_Problem details_
Output the lines of the records exactly, from the first through the one containing "tempo, a competitividade". Omit all pictures.

_Extracted entries_
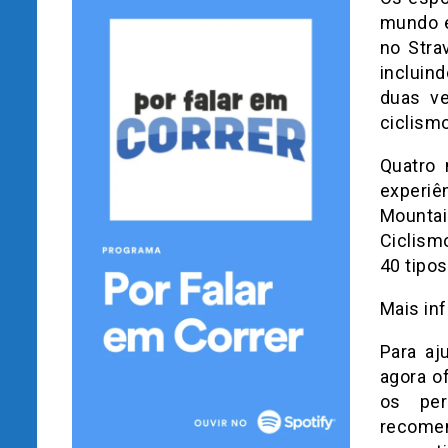
mundo e
no Stra
incluin
duas ve
ciclismo
Quatro 
experiên
Mountai
Ciclismo
40 tipos
Mais in
Para aj
agora o
os per
recomen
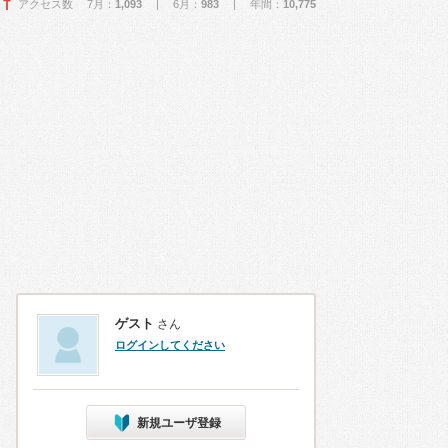
アクセス数 7月：
1,093
| 6月：
983
| 年間：
10,775
ゲスト
さん
ログインしてください
新規ユーザ登録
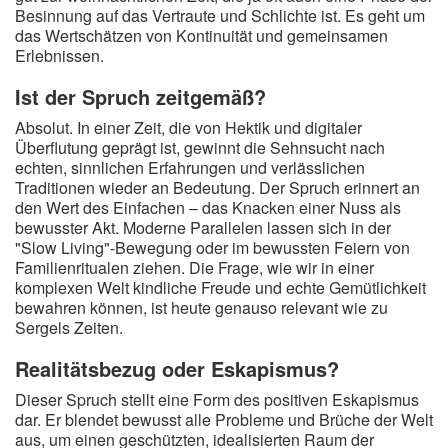
Besinnung auf das Vertraute und Schlichte ist. Es geht um
das Wertschätzen von Kontinuität und gemeinsamen
Erlebnissen.
Ist der Spruch zeitgemäß?
Absolut. In einer Zeit, die von Hektik und digitaler
Überflutung geprägt ist, gewinnt die Sehnsucht nach
echten, sinnlichen Erfahrungen und verlässlichen
Traditionen wieder an Bedeutung. Der Spruch erinnert an
den Wert des Einfachen – das Knacken einer Nuss als
bewusster Akt. Moderne Parallelen lassen sich in der
"Slow Living"-Bewegung oder im bewussten Feiern von
Familienritualen ziehen. Die Frage, wie wir in einer
komplexen Welt kindliche Freude und echte Gemütlichkeit
bewahren können, ist heute genauso relevant wie zu
Sergels Zeiten.
Realitätsbezug oder Eskapismus?
Dieser Spruch stellt eine Form des positiven Eskapismus
dar. Er blendet bewusst alle Probleme und Brüche der Welt
aus, um einen geschützten, idealisierten Raum der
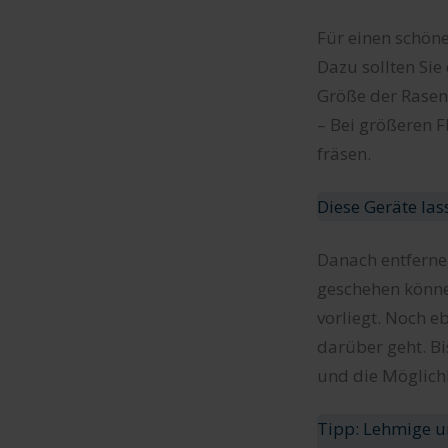
Für einen schöne
Dazu sollten Sie
Größe der Rasen
– Bei größeren F
fräsen.
Diese Geräte la
Danach entfernen
geschehen könne
vorliegt. Noch 
darüber geht. Bi
und die Möglichk
Tipp: Lehmige u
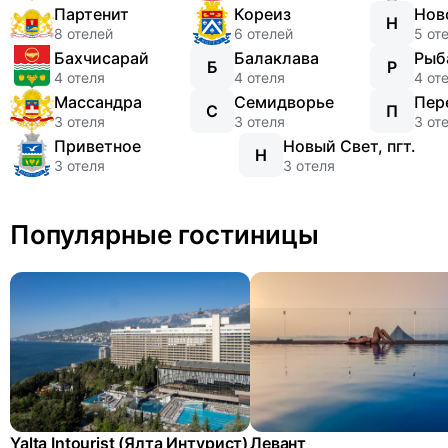
Партенит
Кореиз
Нов
Н
8 отелей
6 отелей
5 от
Бахчисарай
Балаклава
Рыб
Б
Р
4 отеля
4 отеля
4 от
Массандра
Семидворье
Пер
С
П
3 отеля
3 отеля
3 от
Приветное
Новый Свет, пгт.
Н
3 отеля
3 отеля
Популярные гостиницы
Yalta Intourist (Ялта Интурист)
Левант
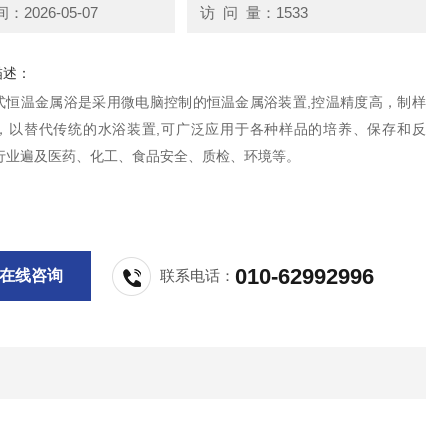
2026-05-07
访 问 量：1533
描述：
0干式恒温金属浴是采用微电脑控制的恒温金属浴装置,控温精度高，制样
，以替代传统的水浴装置,可广泛应用于各种样品的培养、保存和反
行业遍及医药、化工、食品安全、质检、环境等。
010-62992996
在线咨询
联系电话：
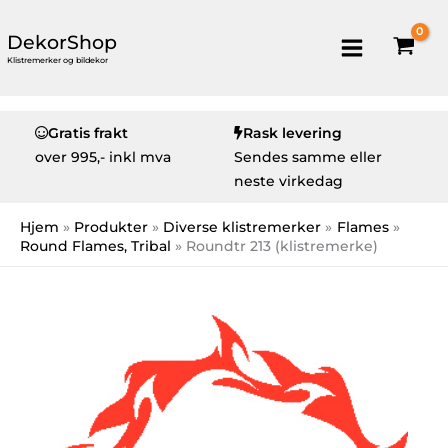
DekorShop
Klistremerker og bildekor
Gratis frakt
Rask levering
over
995,- inkl mva
Sendes samme eller
neste virkedag
Hjem
Produkter
Diverse klistremerker
Flames
Round Flames, Tribal
Roundtr 213 (klistremerke)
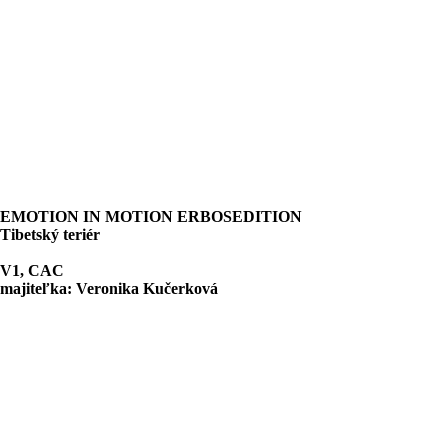
EMOTION IN MOTION ERBOSEDITION
Tibetský teriér
V1, CAC
majiteľka: Veronika Kučerková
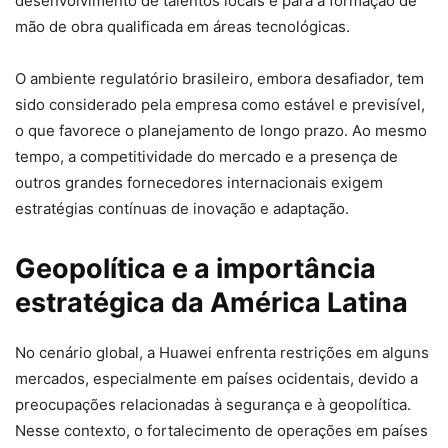
desenvolvimento de talentos locais e para a formação de
mão de obra qualificada em áreas tecnológicas.
O ambiente regulatório brasileiro, embora desafiador, tem
sido considerado pela empresa como estável e previsível,
o que favorece o planejamento de longo prazo. Ao mesmo
tempo, a competitividade do mercado e a presença de
outros grandes fornecedores internacionais exigem
estratégias contínuas de inovação e adaptação.
Geopolítica e a importância
estratégica da América Latina
No cenário global, a Huawei enfrenta restrições em alguns
mercados, especialmente em países ocidentais, devido a
preocupações relacionadas à segurança e à geopolítica.
Nesse contexto, o fortalecimento de operações em países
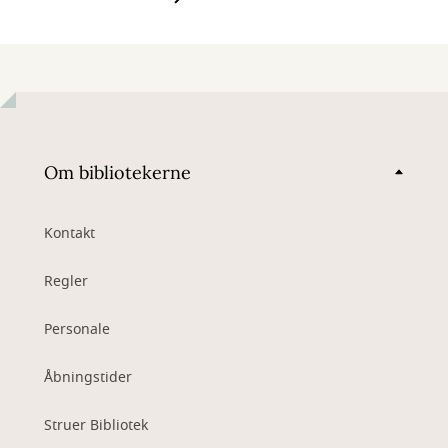
Om bibliotekerne
Kontakt
Regler
Personale
Åbningstider
Struer Bibliotek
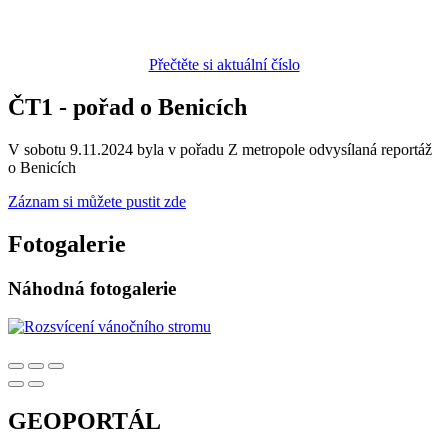
Přečtěte si aktuální číslo
ČT1 - pořad o Benicích
V sobotu 9.11.2024 byla v pořadu Z metropole odvysílaná reportáž
o Benicích
Záznam si můžete pustit zde
Fotogalerie
Náhodná fotogalerie
GEOPORTÁL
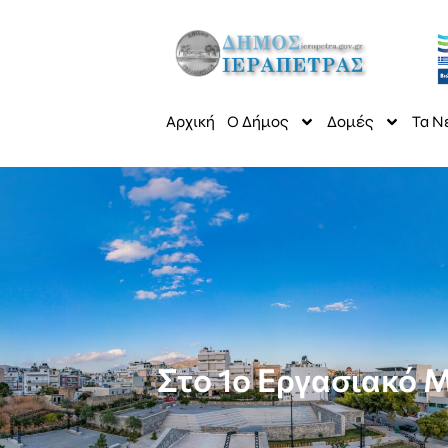
Αρχική
Ο Δήμος
Δομές
Τα Ν
Στο 1ο Εργασιακό 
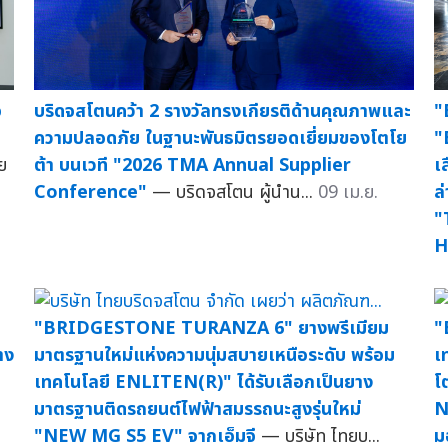
ิ
บริดจสโตนคว้า 2 รางวัลทรงเกียรติด้านคุณภาพและ
"
ความปลอดภัย ในฐานะพันธมิตรยอดเยี่ยมของโตโย
"
ย
ต้า บนเวที "2026 TMA Annual Supplier
เ
Conference"
— บริดจสโตน ผู้นำน...
09 เม.ย.
ล
"
H
"BRIDGESTONE TURANZA 6" ยางพรีเมียม
"
าง
มาตรฐานใหม่แห่งความนุ่มสบายเหนือระดับ พร้อม
เ
เทคโนโลยี ENLITEN(R)" ได้รับเลือกเป็นยาง
โ
มาตรฐานติดรถยนต์ไฟฟ้าสมรรถนะสูงรุ่นใหม่
N
"NEW MG S5 EV" จากเอ็มจี
— บริษัท ไทยบ...
ม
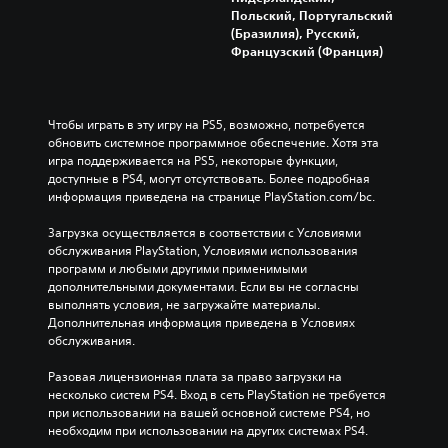
Польский, Португальский
(Бразилия), Русский,
Французский (Франция)
Чтобы играть в эту игру на PS5, возможно, потребуется 
обновить системное программное обеспечение. Хотя эта 
игра поддерживается на PS5, некоторые функции, 
доступные в PS4, могут отсутствовать. Более подробная 
информация приведена на странице PlayStation.com/bc.
Загрузка осуществляется в соответствии с Условиями 
обслуживания PlayStation, Условиями использования 
программ и любыми другими применимыми 
дополнительными документами. Если вы не согласны 
выполнять условия, не загружайте материалы. 
Дополнительная информация приведена в Условиях 
обслуживания.
Разовая лицензионная плата за право загрузки на 
несколько систем PS4. Вход в сеть PlayStation не требуется 
при использовании на вашей основной системе PS4, но 
необходим при использовании на других системах PS4.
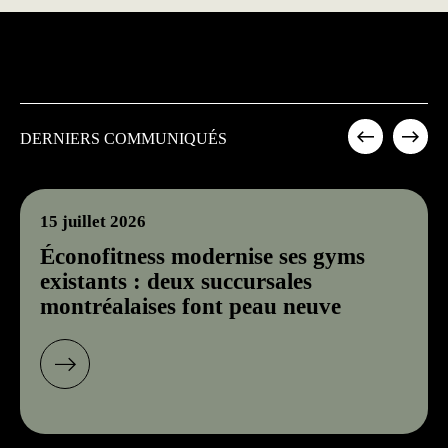
DERNIERS COMMUNIQUÉS
15 juillet 2026
Éconofitness modernise ses gyms
existants : deux succursales
montréalaises font peau neuve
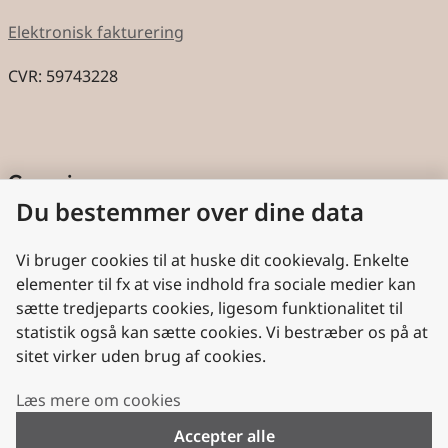
Elektronisk fakturering
CVR: 59743228
Genveje
Du bestemmer over dine data
Cookies
Aktindsigt
Vi bruger cookies til at huske dit cookievalg. Enkelte
elementer til fx at vise indhold fra sociale medier kan
Persondatabeskyttelse
sætte tredjeparts cookies, ligesom funktionalitet til
statistik også kan sætte cookies. Vi bestræber os på at
Nyttige links
sitet virker uden brug af cookies.
Plan- og Landdistriktsstyrelsen
Læs mere om cookies
VisitDenmark
Accepter alle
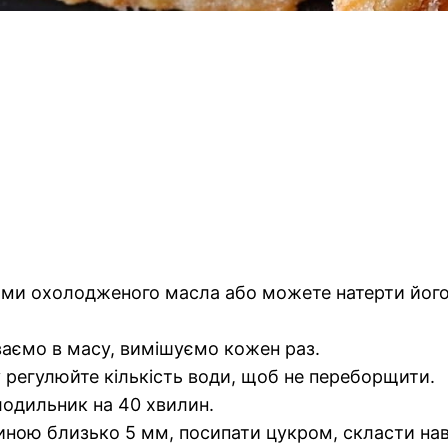
ми охолодженого масла або можете натерти його н
ваємо в масу, вимішуємо кожен раз.
у регулюйте кількість води, щоб не переборщити.
лодильник на 40 хвилин.
иною близько 5 мм, посипати цукром, скласти навп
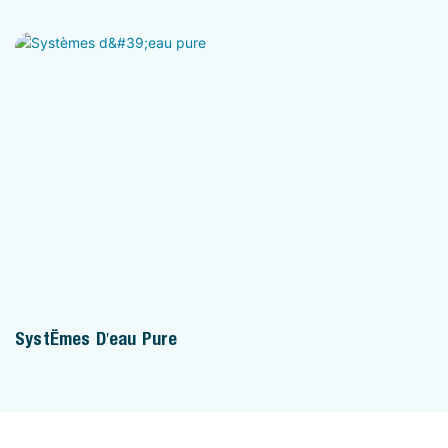
Systèmes D'eau Pure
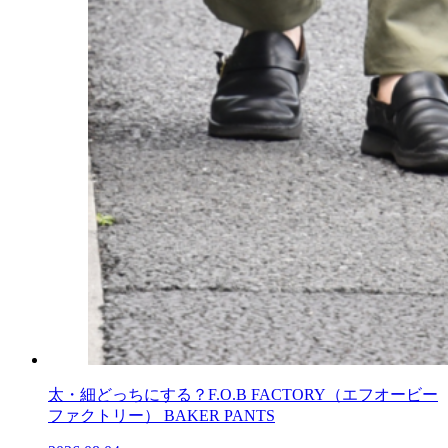
太・細どっちにする？F.O.B FACTORY（エフオービー
ファクトリー） BAKER PANTS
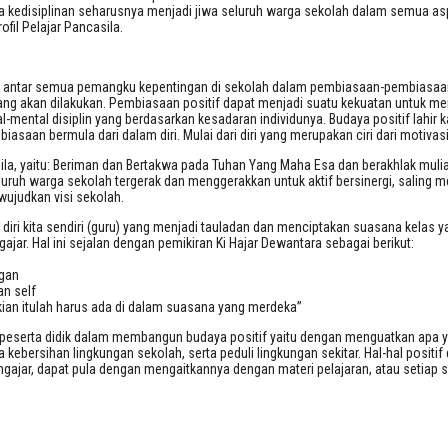
wa kedisiplinan seharusnya menjadi jiwa seluruh warga sekolah dalam semua asp
fil Pelajar Pancasila.
 antar semua pemangku kepentingan di sekolah dalam pembiasaan-pembiasaan po
g akan dilakukan. Pembiasaan positif dapat menjadi suatu kekuatan untuk mener
l-mental disiplin yang berdasarkan kesadaran individunya. Budaya positif lahi
saan bermula dari dalam diri. Mulai dari diri yang merupakan ciri dari motivasi i
sila, yaitu: Beriman dan Bertakwa pada Tuhan Yang Maha Esa dan berakhlak mulia,
 seluruh warga sekolah tergerak dan menggerakkan untuk aktif bersinergi, sali
wujudkan visi sekolah.
 diri kita sendiri (guru) yang menjadi tauladan dan menciptakan suasana kelas 
ar. Hal ini sejalan dengan pemikiran Ki Hajar Dewantara sebagai berikut:
n
ngan
an self
mikian itulah harus ada di dalam suasana yang merdeka”
peserta didik dalam membangun budaya positif yaitu dengan menguatkan apa ya
kebersihan lingkungan sekolah, serta peduli lingkungan sekitar. Hal-hal positif
ngajar, dapat pula dengan mengaitkannya dengan materi pelajaran, atau setiap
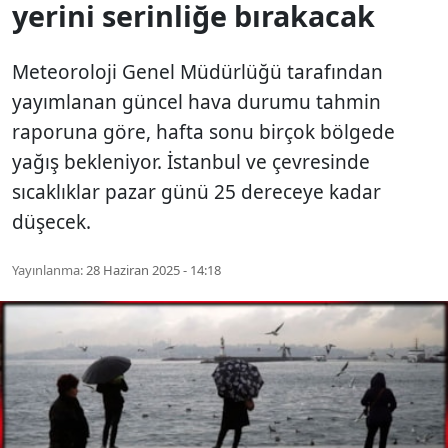
yerini serinliğe bırakacak
Meteoroloji Genel Müdürlüğü tarafından
yayımlanan güncel hava durumu tahmin
raporuna göre, hafta sonu birçok bölgede
yağış bekleniyor. İstanbul ve çevresinde
sıcaklıklar pazar günü 25 dereceye kadar
düşecek.
Yayınlanma:
28 Haziran 2025 - 14:18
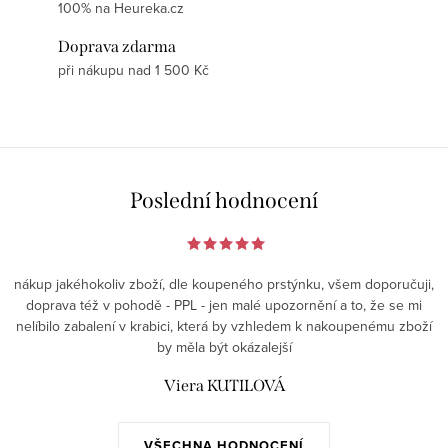
100% na Heureka.cz
Doprava zdarma
při nákupu nad 1 500 Kč
Poslední hodnocení
nákup jakéhokoliv zboží, dle koupeného prstýnku, všem doporučuji,
doprava též v pohodě - PPL - jen malé upozornění a to, že se mi
nelíbilo zabalení v krabici, která by vzhledem k nakoupenému zboží
by měla být okázalejší
Viera KUTILOVÁ
VŠECHNA HODNOCENÍ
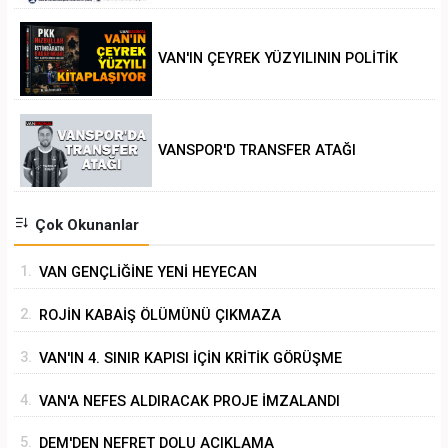
VAN'IN ÇEYREK YÜZYILININ POLİTİK
ANALİZİ
VANSPOR'D TRANSFER ATAĞI
Çok Okunanlar
1.
VAN GENÇLİĞİNE YENİ HEYECAN
2.
ROJİN KABAİŞ ÖLÜMÜNÜ ÇIKMAZA
SÜRÜKLEMEK
3.
VAN'IN 4. SINIR KAPISI İÇİN KRİTİK GÖRÜŞME
4.
VAN'A NEFES ALDIRACAK PROJE İMZALANDI
5.
DEM'DEN NEFRET DOLU AÇIKLAMA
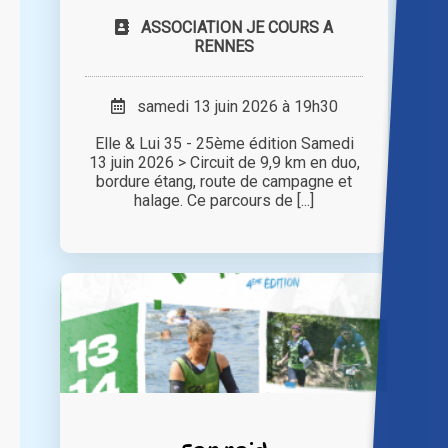
ASSOCIATION JE COURS A
RENNES
samedi 13 juin 2026 à 19h30
Elle & Lui 35 - 25ème édition Samedi
13 juin 2026 > Circuit de 9,9 km en duo,
bordure étang, route de campagne et
halage. Ce parcours de [...]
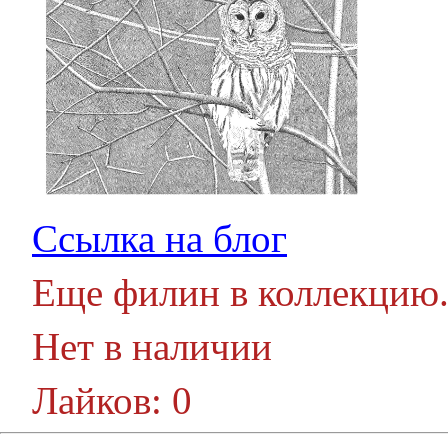
Ссылка на блог
Еще филин в коллекцию
Нет в наличии
Лайков: 0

_Answer section_
mundo e
no Stra
incluin
duas ve
ciclismo
Quatro 
experiên
Mountai
Ciclismo
40 tipos
Mais in
Para aj
agora o
os per
recomen
アクセス数 7月：
1,093
| 6月：
983
| 年間：
10,775
ゲスト
さん
ログインしてください
新規ユーザ登録
Besinnung auf das Vertraute und Schlichte ist. Es geht um
das Wertschätzen von Kontinuität und gemeinsamen
Erlebnissen.
Ist der Spruch zeitgemäß?
Absolut. In einer Zeit, die von Hektik und digitaler
Überflutung geprägt ist, gewinnt die Sehnsucht nach
echten, sinnlichen Erfahrungen und verlässlichen
Traditionen wieder an Bedeutung. Der Spruch erinnert an
den Wert des Einfachen – das Knacken einer Nuss als
bewusster Akt. Moderne Parallelen lassen sich in der
"Slow Living"-Bewegung oder im bewussten Feiern von
Familienritualen ziehen. Die Frage, wie wir in einer
komplexen Welt kindliche Freude und echte Gemütlichkeit
bewahren können, ist heute genauso relevant wie zu
Sergels Zeiten.
Realitätsbezug oder Eskapismus?
Dieser Spruch stellt eine Form des positiven Eskapismus
dar. Er blendet bewusst alle Probleme und Brüche der Welt
aus, um einen geschützten, idealisierten Raum der
Für einen schöne
Dazu sollten Sie
Größe der Rasen
– Bei größeren F
fräsen.
Diese Geräte la
Danach entfernen
geschehen könne
vorliegt. Noch 
darüber geht. Bi
und die Möglichk
Tipp: Lehmige u
Партенит
Кореиз
Нов
Н
8 отелей
6 отелей
5 от
Бахчисарай
Балаклава
Рыб
Б
Р
4 отеля
4 отеля
4 от
Массандра
Семидворье
Пер
С
П
3 отеля
3 отеля
3 от
Приветное
Новый Свет, пгт.
Н
3 отеля
3 отеля
Популярные гостиницы
Yalta Intourist (Ялта Интурист)
Левант
2026-05-07
访 问 量：1533
描述：
0干式恒温金属浴是采用微电脑控制的恒温金属浴装置,控温精度高，制样
，以替代传统的水浴装置,可广泛应用于各种样品的培养、保存和反
行业遍及医药、化工、食品安全、质检、环境等。
010-62992996
在线咨询
联系电话：
DekorShop
Klistremerker og bildekor
Gratis frakt
Rask levering
over
995,- inkl mva
Sendes samme eller
neste virkedag
Hjem
Produkter
Diverse klistremerker
Flames
Round Flames, Tribal
Roundtr 213 (klistremerke)
EMOTION IN MOTION ERBOSEDITION
Tibetský teriér
V1, CAC
majiteľka: Veronika Kučerková
desenvolvimento de talentos locais e para a formação de
mão de obra qualificada em áreas tecnológicas.
O ambiente regulatório brasileiro, embora desafiador, tem
sido considerado pela empresa como estável e previsível,
o que favorece o planejamento de longo prazo. Ao mesmo
tempo, a competitividade do mercado e a presença de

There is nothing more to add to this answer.